During the four years of my PhD studies in radio astronomy I have concentrated my efforts on the following two questions: 1) Is there an evolutionary connection between nuclear starburst and AGN activity? 2) Are the starbursts observed in other galaxies scaled up versions of what we observe in local (Galactic) star forming regions?
These questions were tackled with two complementary approaches which I refer as the ``statistical'' and the ``detailed'' approaches. In the statistical approach I have conducted radio interferometric observations of the northern half of a sample of 217 infrared selected galaxies known as COLA (Corbett et al. 2002; Parra et al. 2005a) aiming to detect weak or buried AGN and correlate its presence (or absence) with global galactic properties. The results of this survey will be published in a forthcoming paper (Parra et al. in prep.). The main result of this work is that we found 20/90 detections at mJy levels on transatlantic baselines at 6 cm wavelength. All 20 sources have a small but significant radio excess on the far-infrared/radio correlation however this excess cannot be ascribed to the detected weak VLBI cores but instead to larger scale structures. This result is thus evidence in favor of an association between weak AGN and compact starbursts.

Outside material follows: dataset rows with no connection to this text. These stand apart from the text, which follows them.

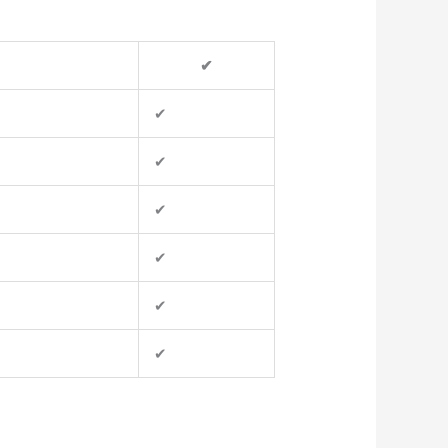
✔
✔
✔
✔
✔
✔
✔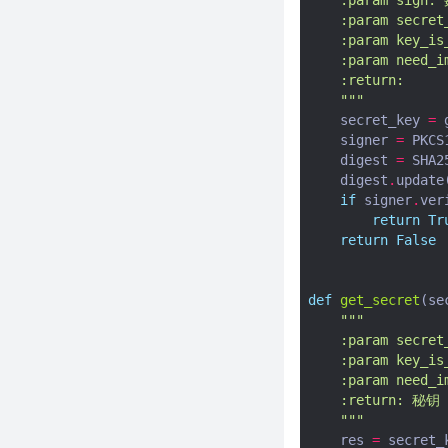
件推送
    :param secre
    :param key
别再手动调API了！用Python搭
    :param nee
建自己的AI工作流，5分钟自动化
    :return:
小红书/知乎多平台发布
    """
怒删100个Github项目！这7个
secret_key
=
Python库才是真生产力（附私藏
signer
=
PKCS
安装包）
digest
=
SHA2
digest
.
update
我开发了个微信摸鱼神器！
if
signer
.
ver
Python自动回复老板消息的保姆
return
Tr
级教程
return
False
用deepseek API+Python搞副
业！自动生成小红书爆款文案实
战
def
get_secret
(
se
"""
Python新手避坑指南：这8个报
    :param sec
错你肯定遇到过（附一键修复代
    :param key
码）
    :param nee
Python开发者必看：如何像Rust
    :return: 秘钥
一样写出健壮代码
    """
res
=
secret_
快10倍！这个Python包管理神器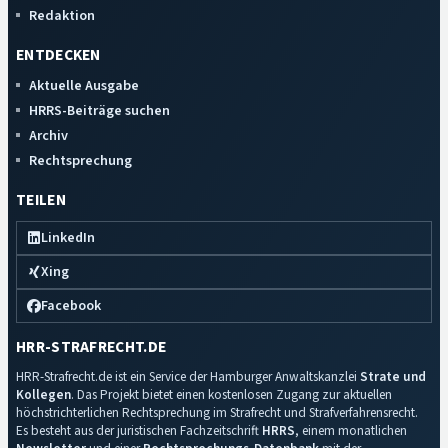
Redaktion
ENTDECKEN
Aktuelle Ausgabe
HRRS-Beiträge suchen
Archiv
Rechtsprechung
TEILEN
LinkedIn
Xing
Facebook
HRR-STRAFRECHT.DE
HRR-Strafrecht.de ist ein Service der Hamburger Anwaltskanzlei
Strate und
Kollegen
. Das Projekt bietet einen kostenlosen Zugang zur aktuellen
höchstrichterlichen Rechtsprechung im Strafrecht und Strafverfahrensrecht.
Es besteht aus der juristischen Fachzeitschrift
HRRS
, einem monatlichen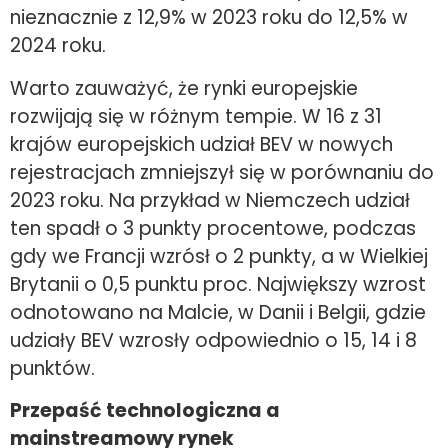
nieznacznie z 12,9% w 2023 roku do 12,5% w
2024 roku.
Warto zauważyć, że rynki europejskie
rozwijają się w różnym tempie. W 16 z 31
krajów europejskich udział BEV w nowych
rejestracjach zmniejszył się w porównaniu do
2023 roku. Na przykład w Niemczech udział
ten spadł o 3 punkty procentowe, podczas
gdy we Francji wzrósł o 2 punkty, a w Wielkiej
Brytanii o 0,5 punktu proc. Największy wzrost
odnotowano na Malcie, w Danii i Belgii, gdzie
udziały BEV wzrosły odpowiednio o 15, 14 i 8
punktów.
Przepaść technologiczna a
mainstreamowy rynek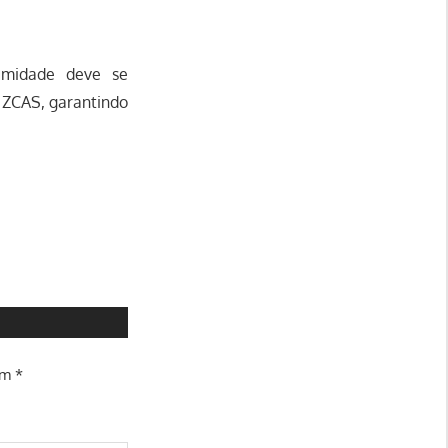
umidade deve se
 ZCAS, garantindo
om
*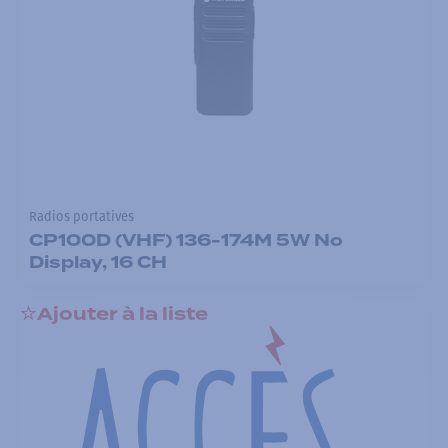
Radios portatives
CP100D (VHF) 136-174M 5W No
Display, 16 CH
Ajouter à la liste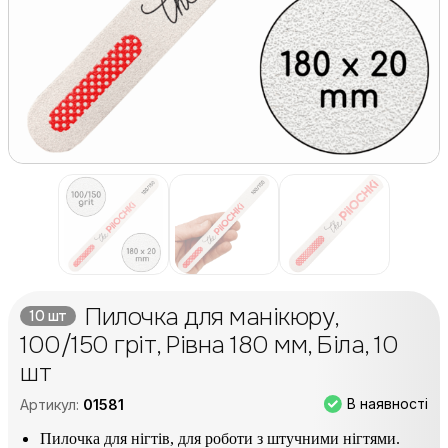
Пилочка для манікюру,
10 шт
100/150 гріт, Рівна 180 мм, Біла, 10
шт
В наявності
Артикул:
01581
Пилочка для нігтів, для роботи з штучними нігтями.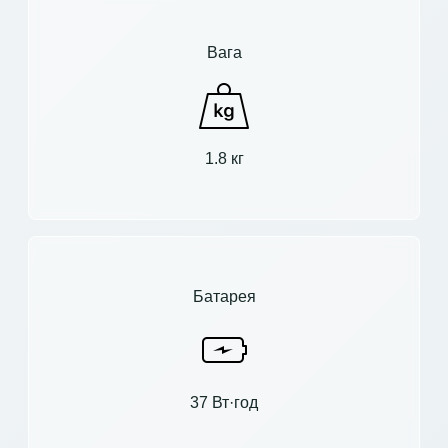
Вага
1.8 кг
Батарея
37 Вт·год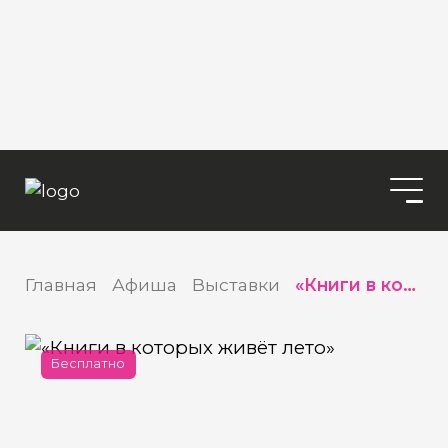
Главная
Афиша
Выставки
«Книги в которых живёт лето»
Бесплатно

In the detailed approach, I have carried out multiwavelength/multiepoch VLBI observations of the prototypical ultra-luminous infrared galaxy (ULIRG) Arp 220. In these observations we detected for the first time, at 13, 6 and 3.6 cm wavelength, 16 of the 49 known 18 cm compact sources in Arp 220 (Lonsdale et al. 2006) and 2 new sources (see Figure 1). We conclude that these sources are a mixed population of supernovae and supernova remnants (Parra et al. 20061). This conclusion offers a consistent explanation to the observed stability of the 18 cm light curves (Rovilos et al. 2003) without invoking supernova events many times more luminous than the unusual SN1986J. If the rate of appearance of new radio sources is identified with core-collapse radio-supernovae, then the required number of massive stars is much larger than predicted by the star formation rate implying a top-heavy initial mass function. This suggests that the initial mass function in starbursts is radically different than in normal galaxies.
Also within the detailed approach and in a more theoretical aspect we have modelled the observed OH megamaser emission from the luminous infrared galaxy (LIRG) IIIZw35 (Pihlström et al. 2001) as arising from a narrow rotating starburst ring of radius 22 pc (Parra et al. 2005b). We show how both the compact and apparently diffuse maser emission from this ring arise from a single phase of unsaturated maser clouds amplifying background radio continuum. From the observed maser properties, these clouds are estimated to have sizes of less than 0.7 pc and internal velocity dispersions in the order of 20 km/s. Our model applied to these observations give one of the few direct estimates of molecular cloud sizes and velocity widths in luminous infrared galaxies.